But as important as it is to celebrate the contribution manufacturing makes to a vibrant U.S. economy, the day should also recognize the significant trade barriers U.S. manufacturers continue to face in global markets—especially as a growing number of countries have resorted to embracing a particularly pernicious form of trade barrier known as localization barriers to trade (LBTs), as Information Technology and Innovation Foundation (ITIF) writes in Localization Barriers to Trade: Threat to the Global Innovation Economy.
Localization barriers to trade pressure foreign enterprises to localize economic activity in order to compete in a country’s marketplace. Essentially, LBTs force U.S. manufacturers to produce locally in order to serve certain countries’ markets in sectors ranging from life sciences, clean energy, and automobiles to information and communications technology (ICT) products. LBTs include policies such as local content requirements (which mandate that a certain percentage of goods sold in a country must be produced using local content); local production as a condition of market access; forced technology or intellectually property (IP) transfer as a condition of market access; and forced offsets.
For example, India’s Preferential Market Access Mandate would require that at least 25 percent of the ICT goods sold in Indian public procurement markets be produced from local content by 2014, with this requirement rising potentially to 100 percent for some ICT products by 2020. Argentina, Brazil, Indonesia, Malaysia, Russia, and Vietnam are among the many additional countries that have introduced local content requirements seeking to force manufacturing activity from the United States to their nations.

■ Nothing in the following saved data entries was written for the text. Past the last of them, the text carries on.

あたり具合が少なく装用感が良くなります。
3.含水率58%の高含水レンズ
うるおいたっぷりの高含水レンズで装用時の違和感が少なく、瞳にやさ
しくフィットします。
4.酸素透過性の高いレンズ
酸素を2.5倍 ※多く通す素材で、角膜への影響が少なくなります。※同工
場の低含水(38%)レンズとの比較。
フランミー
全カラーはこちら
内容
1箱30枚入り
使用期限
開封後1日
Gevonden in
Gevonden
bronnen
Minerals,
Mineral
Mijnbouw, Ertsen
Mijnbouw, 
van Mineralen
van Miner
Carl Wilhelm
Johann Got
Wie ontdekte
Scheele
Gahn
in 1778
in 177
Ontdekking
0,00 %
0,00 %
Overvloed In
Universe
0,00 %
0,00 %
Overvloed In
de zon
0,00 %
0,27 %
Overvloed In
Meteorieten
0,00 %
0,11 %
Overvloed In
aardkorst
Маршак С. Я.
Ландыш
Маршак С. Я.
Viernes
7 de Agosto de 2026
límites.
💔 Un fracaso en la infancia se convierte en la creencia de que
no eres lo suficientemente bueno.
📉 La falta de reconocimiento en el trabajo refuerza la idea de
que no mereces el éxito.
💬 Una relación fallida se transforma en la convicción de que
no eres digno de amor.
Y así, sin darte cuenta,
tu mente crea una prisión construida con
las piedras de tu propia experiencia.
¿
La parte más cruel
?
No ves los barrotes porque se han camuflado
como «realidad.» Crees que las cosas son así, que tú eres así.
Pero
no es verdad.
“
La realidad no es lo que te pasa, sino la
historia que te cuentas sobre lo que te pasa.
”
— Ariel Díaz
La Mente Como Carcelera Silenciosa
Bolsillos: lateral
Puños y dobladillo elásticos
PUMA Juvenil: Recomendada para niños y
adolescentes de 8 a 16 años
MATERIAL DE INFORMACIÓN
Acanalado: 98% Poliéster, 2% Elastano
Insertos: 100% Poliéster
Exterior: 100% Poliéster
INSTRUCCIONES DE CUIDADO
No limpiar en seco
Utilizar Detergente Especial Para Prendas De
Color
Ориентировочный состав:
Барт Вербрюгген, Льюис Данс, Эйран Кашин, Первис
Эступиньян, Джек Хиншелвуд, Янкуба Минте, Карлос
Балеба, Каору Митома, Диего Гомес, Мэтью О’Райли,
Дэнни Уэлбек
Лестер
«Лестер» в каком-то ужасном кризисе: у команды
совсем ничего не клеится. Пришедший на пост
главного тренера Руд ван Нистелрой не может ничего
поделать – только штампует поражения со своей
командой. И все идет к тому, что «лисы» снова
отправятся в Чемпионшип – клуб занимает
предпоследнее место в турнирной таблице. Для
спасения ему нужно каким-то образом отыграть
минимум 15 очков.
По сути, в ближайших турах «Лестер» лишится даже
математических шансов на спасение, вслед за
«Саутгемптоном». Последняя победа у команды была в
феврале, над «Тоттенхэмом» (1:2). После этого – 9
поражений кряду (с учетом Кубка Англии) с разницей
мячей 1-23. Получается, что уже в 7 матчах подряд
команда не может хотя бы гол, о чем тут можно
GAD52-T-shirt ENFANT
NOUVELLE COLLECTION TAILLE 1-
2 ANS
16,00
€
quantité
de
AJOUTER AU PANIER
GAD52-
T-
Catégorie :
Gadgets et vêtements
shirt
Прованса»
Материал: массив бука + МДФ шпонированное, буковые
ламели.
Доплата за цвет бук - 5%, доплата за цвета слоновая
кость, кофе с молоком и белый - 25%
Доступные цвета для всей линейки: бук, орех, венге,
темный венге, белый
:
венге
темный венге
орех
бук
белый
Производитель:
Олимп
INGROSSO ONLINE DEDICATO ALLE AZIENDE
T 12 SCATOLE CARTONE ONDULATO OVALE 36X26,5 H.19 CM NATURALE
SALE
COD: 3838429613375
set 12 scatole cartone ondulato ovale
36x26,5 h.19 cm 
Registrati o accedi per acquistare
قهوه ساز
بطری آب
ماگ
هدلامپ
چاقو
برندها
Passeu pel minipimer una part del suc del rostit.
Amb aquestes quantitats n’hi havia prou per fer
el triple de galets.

These policies affect as much as $1 trillion in total global trade and reduce the amount of global trade by almost $100 billion annually. Meanwhile, China has mandated joint ventures and technology transfer as a condition for U.S. enterprises to compete in its high-speed rail, steel, auto, and wind energy markets. And many countries, including Argentina, Japan, Israel, India, and Turkey, mandate “forced offsets” stipulating local production as a condition of both public (e.g., defense) and private (e.g., civil aviation) procurements.

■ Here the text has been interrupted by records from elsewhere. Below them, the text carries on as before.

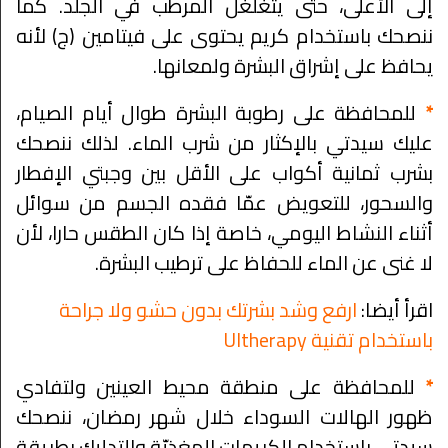
إلى الأعلى، حتى يتغلغل المرطب في الجلد. كما
ننصحك باستخدام كريم يحتوى على فيتامين (ج) لأنه
يحافظ على إشراق البشرة ولمعانها.
*
للمحافظة على رطوبة البشرة طوال أيام الصيام،
عليك سيدتي بالإكثار من شرب الماء. لذلك ننصحك
بشرب ثمانية أكواب على الأقل بين وجبتي الإفطار
والسحور، للتعويض عمّا فقده الجسم من سوائل
أثناء النشاط اليومي، خاصة إذا كان الطقس حارا، لأن
لا غنى عن الماء للحفاظ على ترطيب البشرة.
اقرأ أيضا:
ارفع وشد بشرتك بدون حشو ولا جراحة
باستخدام تقنية Ultherapy
*
للمحافظة على منطقة محيط العينين ولتفادي
ظهور الهالات السوداء خلال شهر رمضان، ننصحك
سيدتي باستخدام الكريمات المغذيّة والتدليك بطريقة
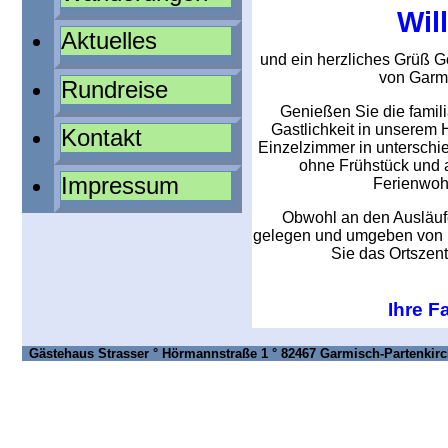
Wi
Aktuelles
und ein herzliches Grüß 
von Garm
Rundreise
Genießen Sie die famil
Gastlichkeit in unserem
Kontakt
Einzelzimmer in unterschi
ohne Frühstück und 
Impressum
Ferienwoh
Obwohl an den Ausläuf
gelegen und umgeben von 
Sie das Ortszen
Ihre F
Gästehaus Strasser ° Hörmannstraße 1 ° 82467 Garmisch-Partenkirch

The effects of these practices inflict significant damage on the U.S. economy, particularly to the U.S. manufacturing sector. LBTs raise production costs for the manufacturers affected by them (for if it made economic sense to localize production in the destination country, companies would have already done so) and this leads to lower profits for these enterprises and less investment in their home nations. Moreover, by forcing businesses to manufacture abroad instead of in the United States, LBTs lead directly to facility closures, cutbacks, or diminished expansion for U.S. manufacturers, and this can and has stifled economic and employment growth in the United States. Finally, these practices further the movement of IP and technical capacity out of the United States, which only enhances the deterioration of the U.S. industrial commons and inhibits domestic innovation.
Unfortunately, countries’ have been introducing LBTs with general impunity, while the global trade community has lacked the proper tools—and will—to combat the practice. It is incumbent upon the United States to take a leading role in countering the global spread of LBTs and to make clear to trade partners that continued use of such policies will not be tolerated.

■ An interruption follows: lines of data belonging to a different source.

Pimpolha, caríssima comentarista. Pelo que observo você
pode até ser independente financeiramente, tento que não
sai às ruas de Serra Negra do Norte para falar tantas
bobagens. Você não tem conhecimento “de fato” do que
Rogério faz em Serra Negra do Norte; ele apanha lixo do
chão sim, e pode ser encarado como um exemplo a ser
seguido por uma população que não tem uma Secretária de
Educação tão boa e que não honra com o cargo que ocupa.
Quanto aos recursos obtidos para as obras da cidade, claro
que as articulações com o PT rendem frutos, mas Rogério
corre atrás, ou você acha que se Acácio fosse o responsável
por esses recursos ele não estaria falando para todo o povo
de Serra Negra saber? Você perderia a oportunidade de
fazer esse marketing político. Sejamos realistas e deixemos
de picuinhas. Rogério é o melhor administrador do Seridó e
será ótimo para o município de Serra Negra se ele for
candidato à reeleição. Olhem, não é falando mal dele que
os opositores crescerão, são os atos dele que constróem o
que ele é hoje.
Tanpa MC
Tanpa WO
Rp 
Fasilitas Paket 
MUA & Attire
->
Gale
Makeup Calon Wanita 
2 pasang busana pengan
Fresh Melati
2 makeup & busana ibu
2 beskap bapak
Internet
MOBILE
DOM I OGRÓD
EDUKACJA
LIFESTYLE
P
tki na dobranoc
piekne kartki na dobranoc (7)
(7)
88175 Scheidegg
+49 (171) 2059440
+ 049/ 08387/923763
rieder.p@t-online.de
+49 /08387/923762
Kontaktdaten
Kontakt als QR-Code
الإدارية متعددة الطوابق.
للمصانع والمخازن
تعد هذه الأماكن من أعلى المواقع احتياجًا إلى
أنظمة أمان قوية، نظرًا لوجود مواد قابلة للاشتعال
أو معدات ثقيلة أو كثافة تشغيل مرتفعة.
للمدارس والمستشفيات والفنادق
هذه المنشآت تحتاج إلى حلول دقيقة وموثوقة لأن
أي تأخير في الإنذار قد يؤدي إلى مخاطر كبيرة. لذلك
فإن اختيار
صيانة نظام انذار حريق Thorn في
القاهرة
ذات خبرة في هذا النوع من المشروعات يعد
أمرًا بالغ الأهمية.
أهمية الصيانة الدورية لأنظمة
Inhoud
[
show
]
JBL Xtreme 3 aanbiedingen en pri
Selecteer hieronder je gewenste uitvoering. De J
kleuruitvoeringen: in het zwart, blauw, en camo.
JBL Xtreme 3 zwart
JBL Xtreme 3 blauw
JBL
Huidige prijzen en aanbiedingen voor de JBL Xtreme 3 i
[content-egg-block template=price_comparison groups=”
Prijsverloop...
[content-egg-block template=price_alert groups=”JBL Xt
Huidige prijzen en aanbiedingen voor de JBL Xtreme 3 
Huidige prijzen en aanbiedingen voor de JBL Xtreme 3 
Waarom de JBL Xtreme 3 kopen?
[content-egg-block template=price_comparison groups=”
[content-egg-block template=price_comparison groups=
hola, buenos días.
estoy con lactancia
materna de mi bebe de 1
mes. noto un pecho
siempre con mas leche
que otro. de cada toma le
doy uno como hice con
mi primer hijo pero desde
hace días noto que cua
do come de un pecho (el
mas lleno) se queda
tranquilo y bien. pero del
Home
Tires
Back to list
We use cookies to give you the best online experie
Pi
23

First, the United States should bring more trade disputes before the World Trade Organization regarding LBTs, while making it easier for U.S. manufacturers to file such cases. Second, the United States should begin to review countries’ rights to participate in trade-preference initiatives such as the Generalized System of Preferences (GSP). This program benefits developing nations by allowing thousands of products to enter the United States duty free, but it’s not a right and this privilege should be revoked for countries that persistently use LBTs. Finally, in negotiating trade agreements such as the Transpacific Partnership (TPP) and Transatlantic Trade and Investment Partnership (T-TIP), the United States must lead by example and push for the inclusion of strong and enforceable provisions against LBTs.
Localization barriers to trade represent one of the most insidious forms of protectionism in the modern global economy, and they are doing substantial damage to U.S. manufacturers and the broader U.S. economy. The U.S. must act or risk losing more manufacturing to our global competitors. The barriers American manufacturers face in global markets should not be forgotten on National Manufacturing Day.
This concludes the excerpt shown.